Experimental investigation of textile structure reinforced composite leaf spring for their cyclic flexural and creep behaviour

Abstract

This work dealt with the investigation of cyclic flexural strength and time dependent creep behavior of E-glass/epoxy-based different textile structure reinforced (chopped fibers, unidirectional (UD), bidirectional plain woven (2D), and 3D woven solid structures (orthogonal and Interlock) composite leaf spring. All textile structures were developed using a rigid rapier mutibeam weaving machine. Four different 3D woven orthogonal structures with varying binder percentage (3, 7, 10, and 13%) were developed to optimize weaving construction parameters for leaf spring application. The 3D orthogonal reinforced composite leaf spring exhibited improved cyclic flexural and creep performance and 3S1B stuffer-binder combination was found with the highest initial flexural strength, lowest drop in cyclic flexural strength and improved creep resistance. UD based composite leaf spring exhibited comparable properties to 3S1B based composite leaf spring.

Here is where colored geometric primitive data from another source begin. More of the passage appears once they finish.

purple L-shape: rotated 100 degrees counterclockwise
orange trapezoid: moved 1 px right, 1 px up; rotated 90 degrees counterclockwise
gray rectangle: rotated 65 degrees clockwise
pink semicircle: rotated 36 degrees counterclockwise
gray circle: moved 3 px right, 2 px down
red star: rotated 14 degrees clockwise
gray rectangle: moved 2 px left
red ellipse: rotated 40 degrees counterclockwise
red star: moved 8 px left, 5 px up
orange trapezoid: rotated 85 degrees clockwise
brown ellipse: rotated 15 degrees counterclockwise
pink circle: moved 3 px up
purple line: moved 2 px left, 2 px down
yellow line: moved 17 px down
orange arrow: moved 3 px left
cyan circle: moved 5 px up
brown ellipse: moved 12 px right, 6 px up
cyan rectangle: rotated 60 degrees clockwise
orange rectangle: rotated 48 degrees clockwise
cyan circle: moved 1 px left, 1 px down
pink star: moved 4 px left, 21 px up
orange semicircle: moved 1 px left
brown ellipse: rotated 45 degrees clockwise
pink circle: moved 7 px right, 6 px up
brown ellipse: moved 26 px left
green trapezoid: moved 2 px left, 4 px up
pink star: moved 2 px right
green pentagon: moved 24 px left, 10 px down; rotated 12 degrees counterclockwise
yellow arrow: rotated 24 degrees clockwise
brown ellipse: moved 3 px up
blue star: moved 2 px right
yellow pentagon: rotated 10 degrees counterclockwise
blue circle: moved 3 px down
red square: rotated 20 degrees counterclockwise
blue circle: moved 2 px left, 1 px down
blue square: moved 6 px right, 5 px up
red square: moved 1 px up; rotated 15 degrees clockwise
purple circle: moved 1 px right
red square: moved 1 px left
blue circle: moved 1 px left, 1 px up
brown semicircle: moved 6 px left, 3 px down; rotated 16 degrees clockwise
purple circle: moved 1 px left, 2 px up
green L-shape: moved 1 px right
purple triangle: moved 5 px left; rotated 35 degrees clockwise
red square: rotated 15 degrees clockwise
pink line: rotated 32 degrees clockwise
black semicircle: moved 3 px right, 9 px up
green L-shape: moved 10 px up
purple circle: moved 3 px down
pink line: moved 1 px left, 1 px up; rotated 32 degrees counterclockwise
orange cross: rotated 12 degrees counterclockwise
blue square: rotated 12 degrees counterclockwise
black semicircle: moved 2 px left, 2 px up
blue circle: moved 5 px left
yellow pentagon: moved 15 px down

Composite leaf springs were further analyzed for their surface damage (tensile side) due to cyclic flexural loading. Structural variation (binder percentage) of 3D structure reinforced leaf spring has a significant influence on their failure (surface damage) morphology. 3D woven composite leaf spring with minimum binder tow percentage was found to be a potential material for automotive leaf spring from cyclic flexural strength, creep resistance, stiffness retention and failure morphology point of view.